Selon Andreï Lissitsyne-Svetlanov, à sa connaissance la Fédération de Russie n'est pas intervenue en tant que sujet commerçant non investi d'attributions du pouvoir. C'est la raison pour laquelle je pense qu'il serait pour le moins étrange de considérer l'Etat russe en qualité de sujet civilement responsable, a souligné le professeur.

Celui-ci conteste aussi la décision de la compagnie russe Ioukos de choisir la juridiction américaine pour traiter sa faillite. Si Ioukos ne réalisait pas des affaires aux Etats-Unis et si ses actifs colossaux se trouvaient en Russie, alors l'affaire concernant sa faillite devrait obligatoirement être examinée par la justice russe. Il est notoire que les biens de la compagnie pétrolière Ioukos avaient été saisis dès cet été et qu'une procédure de redressement fiscal d'un montant de plusieurs milliards de dollars avait été engagée. La décision de vendre aux enchères les biens saisis avait été prise conformément à la législation russe.

Un acte de juridiction a été prononcé et les huissiers doivent agir en conséquence. Le règlement, les délais, l'évaluation des actifs de Iouganskneftegaz ont été déterminés et tout le monde a eu la possibilité de prendre part à la vente aux enchères, a indiqué le professeur de droit.

De quelle manière une décision prise par un tribunal étranger peut torpiller la tenue de telles enchères? Pourrait-on imaginer un instant qu'un tribunal étranger quelconque puisse forcer un chérif américain à appliquer une décision qu'il aurait rendue? Non, absolument pas.

En fait, la décision prononcée par la juge texane interdit l'application d'une décision prise par un tribunal russe. Voila où se trouve le noeud du problème, estime Andreï Lissitsyne-Svetlanov pour qui c'est là l'essentiel.

Le professeur a souligné tout particulièrement qu'il ne cherche pas du tout à faire grief à la juge de Houston mais veut simplement analyser une certaine catégorie de choses qui se font jour dans ce que l'on appelle la procédure civile internationale et qui touchent à la juridiction d'Etats étrangers.

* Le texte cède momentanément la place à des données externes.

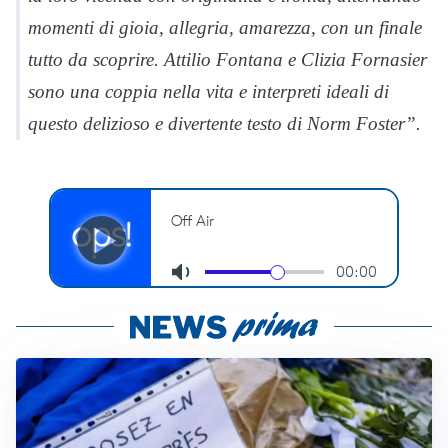
momenti di gioia, allegria, amarezza, con un finale
tutto da scoprire. Attilio Fontana e Clizia Fornasier
sono una coppia nella vita e interpreti ideali di
questo delizioso e divertente testo di Norm Foster”.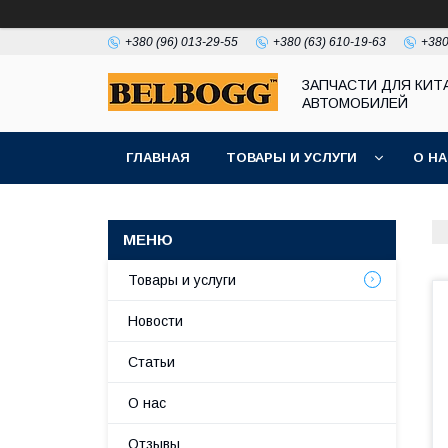
+380 (96) 013-29-55
+380 (63) 610-19-63
+380
ЗАПЧАСТИ ДЛЯ КИТ
АВТОМОБИЛЕЙ
ГЛАВНАЯ
ТОВАРЫ И УСЛУГИ
О Н
Товары и услуги
Новости
Статьи
О нас
Отзывы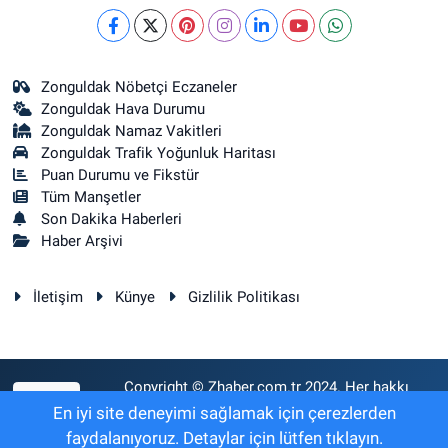
Zonguldak Nöbetçi Eczaneler
Zonguldak Hava Durumu
Zonguldak Namaz Vakitleri
Zonguldak Trafik Yoğunluk Haritası
Puan Durumu ve Fikstür
Tüm Manşetler
Son Dakika Haberleri
Haber Arşivi
İletişim
Künye
Gizlilik Politikası
Copyright © Zhaber.com.tr 2024. Her hakkı
RSS
saklıdır.
En iyi site deneyimi sağlamak için çerezlerden
faydalanıyoruz. Detaylar için lütfen tıklayın.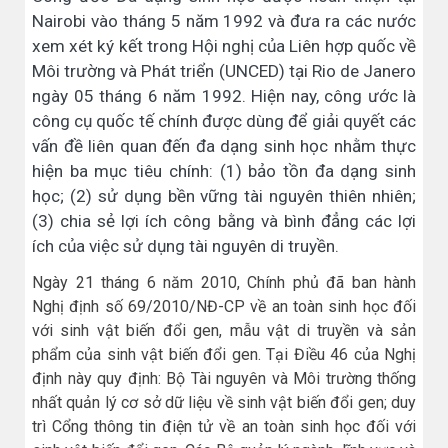
Nairobi vào tháng 5 năm 1992 và đưa ra các nước
xem xét ký kết trong Hội nghị của Liên hợp quốc về
Môi trường và Phát triển (UNCED) tại Rio de Janero
ngày 05 tháng 6 năm 1992. Hiện nay, công ước là
công cụ quốc tế chính được dùng để giải quyết các
vấn đề liên quan đến đa dạng sinh học nhằm thực
hiện ba mục tiêu chính: (1) bảo tồn đa dạng sinh
học; (2) sử dụng bền vững tài nguyên thiên nhiên;
(3) chia sẻ lợi ích công bằng và bình đẳng các lợi
ích của việc sử dụng tài nguyên di truyền.
Ngày 21 tháng 6 năm 2010, Chính phủ đã ban hành
Nghị định số 69/2010/NĐ-CP về an toàn sinh học đối
với sinh vật biến đổi gen, mẫu vật di truyền và sản
phẩm của sinh vật biến đổi gen. Tại Điều 46 của Nghị
định này quy định: Bộ Tài nguyên và Môi trường thống
nhất quản lý cơ sở dữ liệu về sinh vật biến đổi gen; duy
trì Cổng thông tin điện tử về an toàn sinh học đối với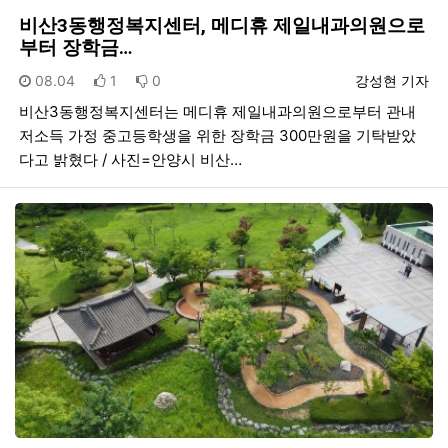
비산3동행정복지센터, 메디휴 제일내과의원으로
부터 장학금…
등록일
추천
비추천
등록자
08.04
1
0
강성현 기자
비산3동행정복지센터는 메디휴 제일내과의원으로부터 관내
저소득 가정 중고등학생을 위한 장학금 300만원을 기탁받았
다고 밝혔다 / 사진=안양시 비산…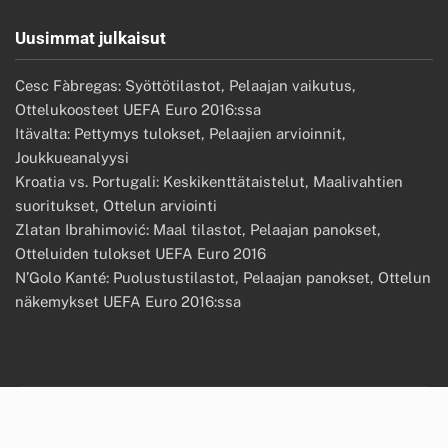
Uusimmat julkaisut
Cesc Fàbregas: Syöttötilastot, Pelaajan vaikutus,
Ottelukoosteet UEFA Euro 2016:ssa
Itävalta: Pettymys tulokset, Pelaajien arvioinnit,
Joukkueanalyysi
Kroatia vs. Portugali: Keskikenttätaistelut, Maalivahtien
suoritukset, Ottelun arviointi
Zlatan Ibrahimović: Maal tilastot, Pelaajan panokset,
Otteluiden tulokset UEFA Euro 2016
N’Golo Kanté: Puolustustilastot, Pelaajan panokset, Ottelun
näkemykset UEFA Euro 2016:ssa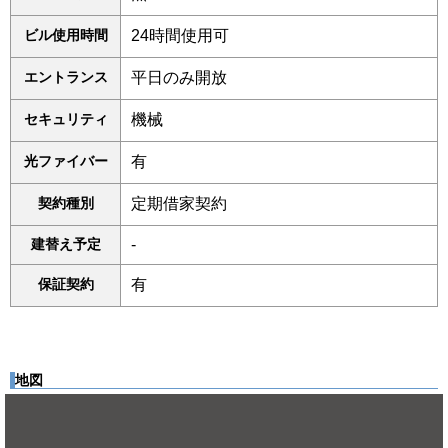
ビル使用時間
24時間使用可
エントランス
平日のみ開放
セキュリティ
機械
光ファイバー
有
契約種別
定期借家契約
建替え予定
-
保証契約
有
地図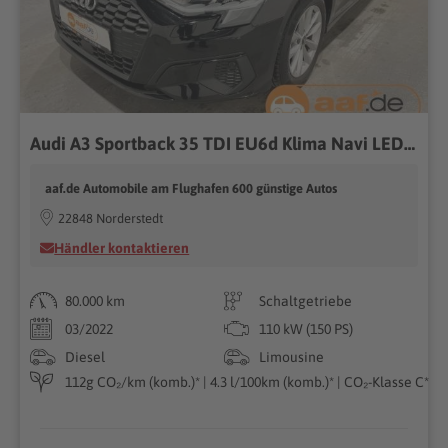
Audi A3 Sportback 35 TDI EU6d Klima Navi LED Virtual Cockp
aaf.de Automobile am Flughafen 600 günstige Autos
22848 Norderstedt
Händler kontaktieren
80.000 km
Schaltgetriebe
03/2022
110 kW (150 PS)
Diesel
Limousine
112g CO₂/km (komb.)* | 4.3 l/100km (komb.)* | CO₂-Klasse C*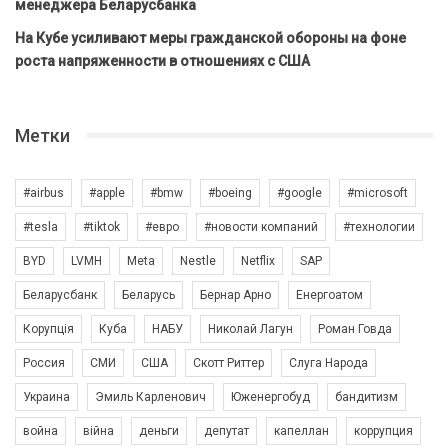
менеджера Беларусбанка
На Кубе усиливают меры гражданской обороны на фоне
роста напряженности в отношениях с США
Метки
#airbus
#apple
#bmw
#boeing
#google
#microsoft
#tesla
#tiktok
#евро
#новости компаний
#технологии
BYD
LVMH
Meta
Nestle
Netflix
SAP
Беларусбанк
Беларусь
Бернар Арно
Енергоатом
Корупція
Куба
НАБУ
Николай Лагун
Роман Говда
Россия
СМИ
США
Скотт Риттер
Слуга Народа
Украина
Эмиль Карленович
Юженергобуд
бандитизм
война
війна
деньги
депутат
капеллан
коррупция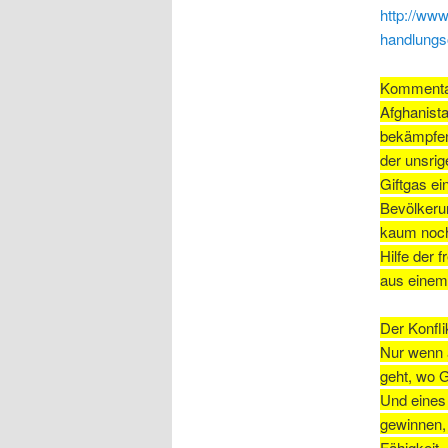
http://www
handlungs
Kommentar
Afghanista
bekämpfen
der unsrig
Giftgas e
Bevölkerun
kaum noch,
Hilfe der 
aus einem 
Der Konfli
Nur wenn a
geht, wo G
Und eines 
gewinnen, 
Fähigkeit.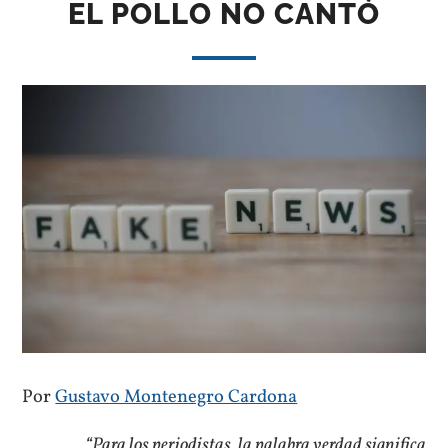
EL POLLO NO CANTÓ
Por
Gustavo Montenegro Cardona
“Para los periodistas, la palabra verdad significa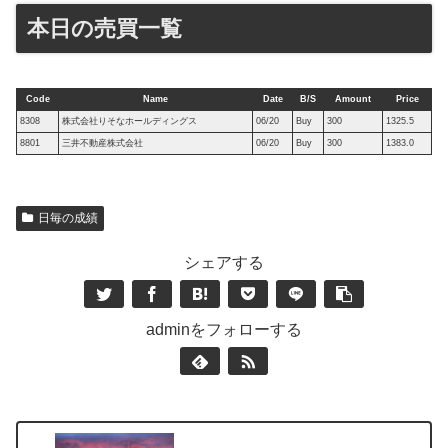
本日の売買一覧
Code
Name
Date
B/S
Amount
Price
8308
株式会社りそなホールディングス
06/20
Buy
300
1325.5
8801
三井不動産株式会社
06/20
Buy
300
1383.0
日毎の成績
シェアする
adminをフォローする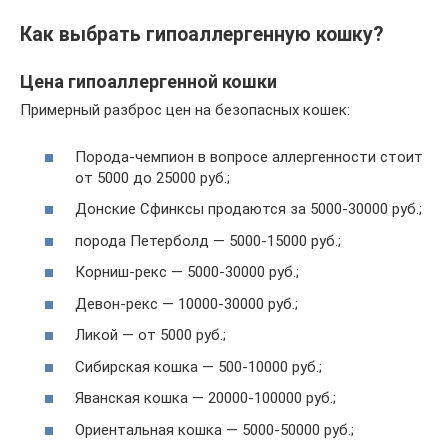
Как выбрать гипоаллергенную кошку?
Цена гипоаллергенной кошки
Примерный разброс цен на безопасных кошек:
Порода-чемпион в вопросе аллергенности стоит
от 5000 до 25000 руб.;
Донские Сфинксы продаются за 5000-30000 руб.;
порода Петерболд — 5000-15000 руб.;
Корниш-рекс — 5000-30000 руб.;
Девон-рекс — 10000-30000 руб.;
Ликой — от 5000 руб.;
Сибирская кошка — 500-10000 руб.;
Яванская кошка — 20000-100000 руб.;
Ориентальная кошка — 5000-50000 руб.;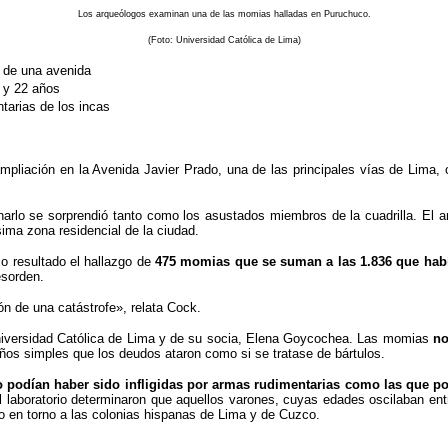
Los arqueólogos examinan una de las momias halladas en Puruchuco.
(Foto: Universidad Católica de Lima)
n de una avenida
 y 22 años
ntarias de los incas
 ampliación en la Avenida Javier Prado, una de las principales vías de Lima,
minarlo se sorprendió tanto como los asustados miembros de la cuadrilla. El
ima zona residencial de la ciudad.
o resultado el hallazgo de
475 momias que se suman a las 1.836 que habí
esorden.
ión de una catástrofe», relata Cock.
 Universidad Católica de Lima y de su socia, Elena Goycochea. Las momias
no
años simples que los deudos ataron como si se tratase de bártulos.
o podían haber sido infligidas por armas rudimentarias como las que po
laboratorio determinaron que aquellos varones, cuyas edades oscilaban entr
 en torno a las colonias hispanas de Lima y de Cuzco.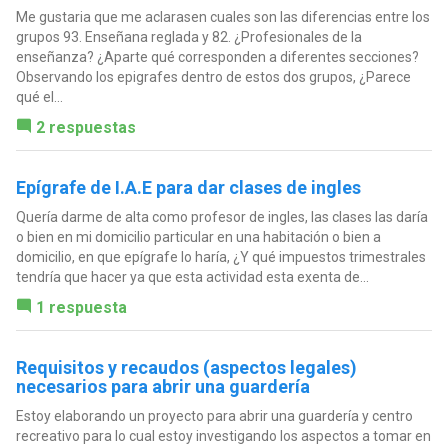
Me gustaria que me aclarasen cuales son las diferencias entre los
grupos 93. Enseñana reglada y 82. ¿Profesionales de la
enseñanza? ¿Aparte qué corresponden a diferentes secciones?
Observando los epigrafes dentro de estos dos grupos, ¿Parece
qué el...
2 respuestas
Epígrafe de I.A.E para dar clases de ingles
Quería darme de alta como profesor de ingles, las clases las daría
o bien en mi domicilio particular en una habitación o bien a
domicilio, en que epígrafe lo haría, ¿Y qué impuestos trimestrales
tendría que hacer ya que esta actividad esta exenta de...
1 respuesta
Requisitos y recaudos (aspectos legales)
necesarios para abrir una guardería
Estoy elaborando un proyecto para abrir una guardería y centro
recreativo para lo cual estoy investigando los aspectos a tomar en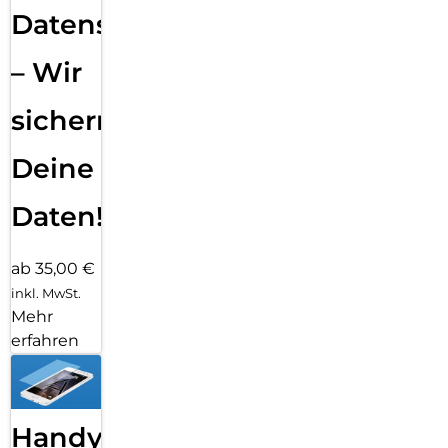
Datensicherung
– Wir
sichern
Deine
Daten!
ab 35,00 €
inkl. MwSt.
Mehr
erfahren
Handy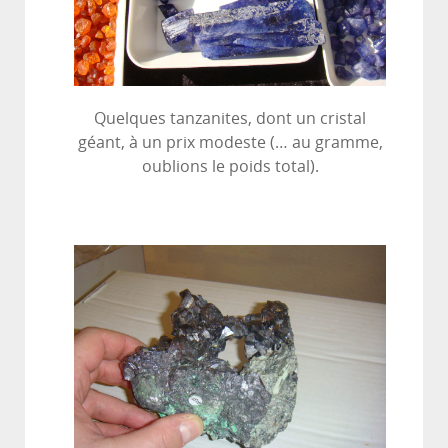
Quelques tanzanites, dont un cristal
géant, à un prix modeste (… au gramme,
oublions le poids total).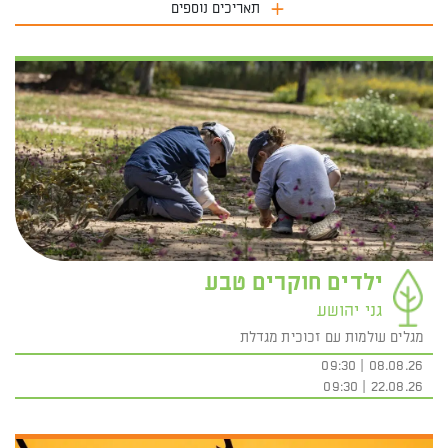
תאריכים נוספים
ילדים חוקרים טבע
גני יהושע
מגלים עולמות עם זכוכית מגדלת
08.08.26 | 09:30
22.08.26 | 09:30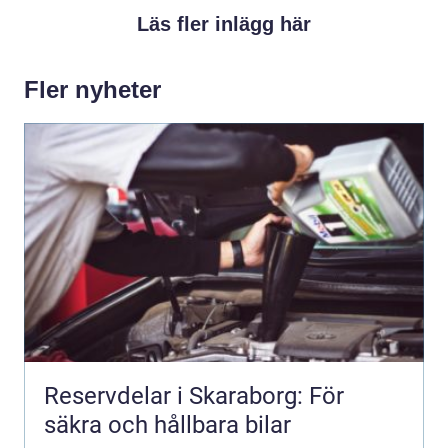
Läs fler inlägg här
Fler nyheter
Reservdelar i Skaraborg: För
säkra och hållbara bilar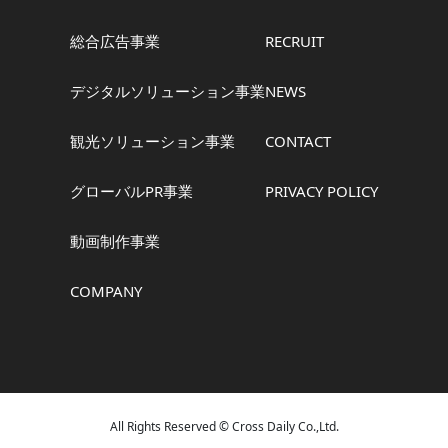
総合広告事業
RECRUIT
デジタルソリューション事業
NEWS
観光ソリューション事業
CONTACT
グローバルPR事業
PRIVACY POLICY
動画制作事業
COMPANY
All Rights Reserved © Cross Daily Co.,Ltd.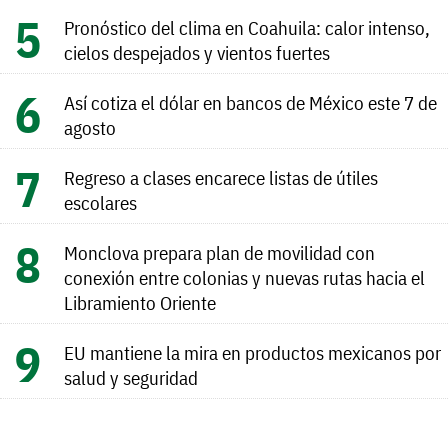
Pronóstico del clima en Coahuila: calor intenso,
cielos despejados y vientos fuertes
Así cotiza el dólar en bancos de México este 7 de
agosto
Regreso a clases encarece listas de útiles
escolares
Monclova prepara plan de movilidad con
conexión entre colonias y nuevas rutas hacia el
Libramiento Oriente
EU mantiene la mira en productos mexicanos por
salud y seguridad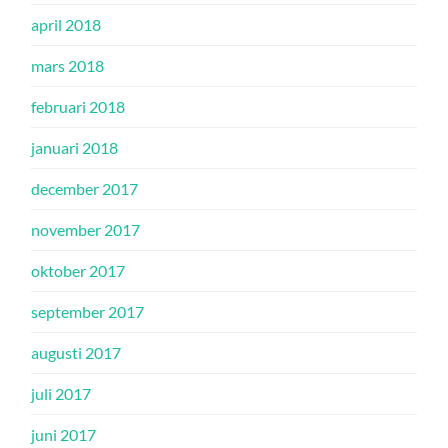
april 2018
mars 2018
februari 2018
januari 2018
december 2017
november 2017
oktober 2017
september 2017
augusti 2017
juli 2017
juni 2017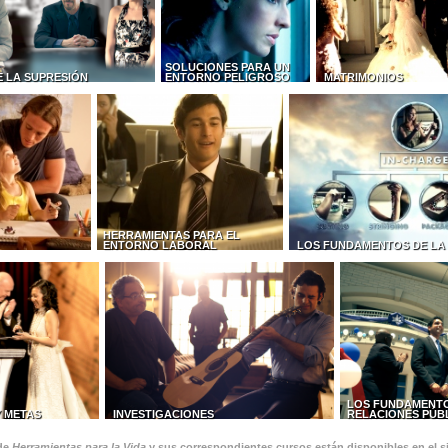
SOLUCIONES PARA UN
E LA SUPRESIÓN
ENTORNO PELIGROSO
MATRIMONIOS
HERRAMIENTAS PARA EL
ENTORNO LABORAL
LOS FUNDAMENTOS DE LA
LOS FUNDAMENTO
Y METAS
INVESTIGACIONES
RELACIONES PÚB
 de
Herramientas para la Vida
y sus correspondientes cursos están disponibles en el si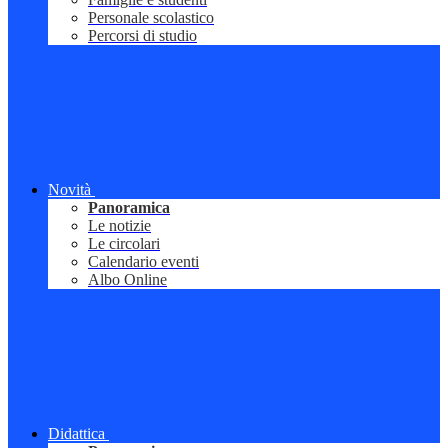
Personale scolastico
Percorsi di studio
Novità
Panoramica
Le notizie
Le circolari
Calendario eventi
Albo Online
Didattica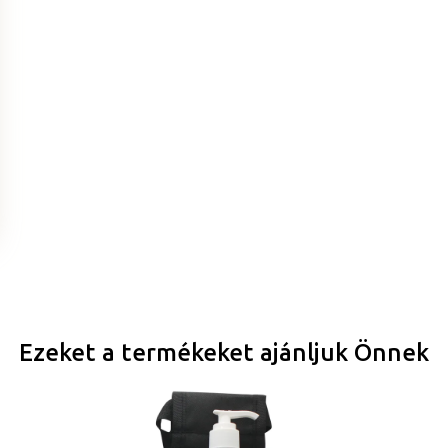
Ezeket a termékeket ajánljuk Önnek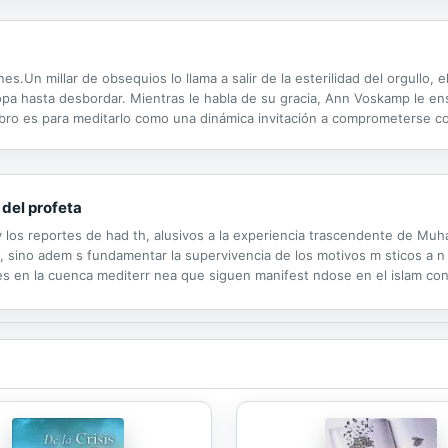
s.Un millar de obsequios lo llama a salir de la esterilidad del orgullo, e
pa hasta desbordar. Mientras le habla de su gracia, Ann Voskamp le ens
 libro es para meditarlo como una dinámica invitación a comprometerse 
án su vida para siempre. Como muchos otros seres humanos, la autora.
 del profeta
 y los reportes de had th, alusivos a la experiencia trascendente de Muh
no, sino adem s fundamentar la supervivencia de los motivos m sticos a 
es en la cuenca mediterr nea que siguen manifest ndose en el islam co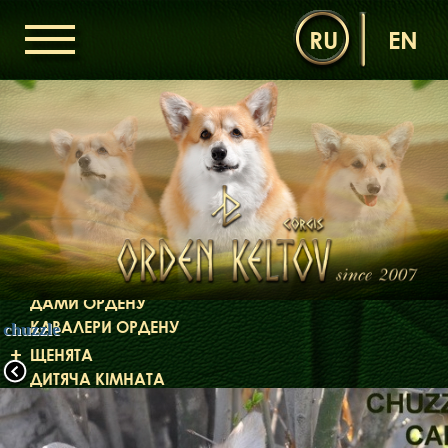
RU
EN
ГОЛОВНА
ОРДЕН КЕЛЬТІВ
НОВИНИ
ДИТЯЧА КІМНАТА
КОНТАКТИ
НАШІ КОРГІ
ДАМИ ОРДЕНУ
КАВАЛЕРИ ОРДЕНУ
chuzzle
ЩЕНЯТА
ДИТЯЧА КІМНАТА
БІБЛІОТЕКА
МІФИ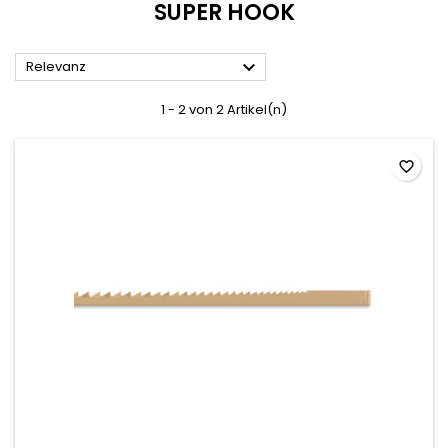
SUPER HOOK

Relevanz
1 - 2 von 2 Artikel(n)
favorite_border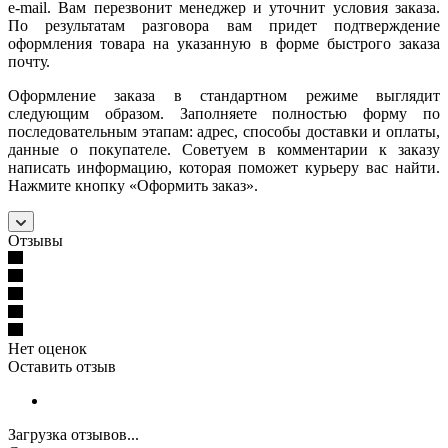
e-mail. Вам перезвонит менеджер и уточнит условия заказа.
По результатам разговора вам придет подтверждение
оформления товара на указанную в форме быстрого заказа
почту.
Оформление заказа в стандартном режиме выглядит
следующим образом. Заполняете полностью форму по
последовательным этапам: адрес, способы доставки и оплаты,
данные о покупателе. Советуем в комментарии к заказу
написать информацию, которая поможет курьеру вас найти.
Нажмите кнопку «Оформить заказ».
Отзывы
Нет оценок
Оставить отзыв
Загрузка отзывов...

Il a rappelé la Doctrine de la courtoisie qui, à propos, a vu le jour aux Etats-Unis. Pour le directeur de l'Institut de l'Etat et du droit, en se référant à cette doctrine on se demande comment des tribunaux américains pourraient faire l'impasse sur des décisions de justice rendues en Russie.

La décision de la juge LeticiaClark n'aurait rien eu d'anormal dans une situation conflictuelle entre deux Etats américains, par exemple, mais dans notre cas il s'agit d'une autre juridiction, de la juridiction russe, a souligné l'expert.

Commentant les retombées que cette affaire va avoir sur le patronat russe, Andreï Lissitsyne-Svetlanov a dit que la qualité de la décision rendue était une question intérieure américaine, mais que ses conséquences pourraient être graves. Imaginons que Ioukos ait entamé une procédure judiciaire de mise en faillite au Venezuela, par exemple. Et qu'un tribunal local ait rendu une décision analogue, interdisant la vente aux enchères en Russie. Est-ce que cela aurait chagriné les autres participants au procès, la Deutche Bank en particulier? Dans notre cas on voit la politique se mêler à la jurisprudence et pour cette raison on ne saurait parler d'égalité des sujets du droit international. Malheureusement. La décision infondée rendue par le tribunal de Houston pourrait avoir de graves conséquences pour le patronat russe.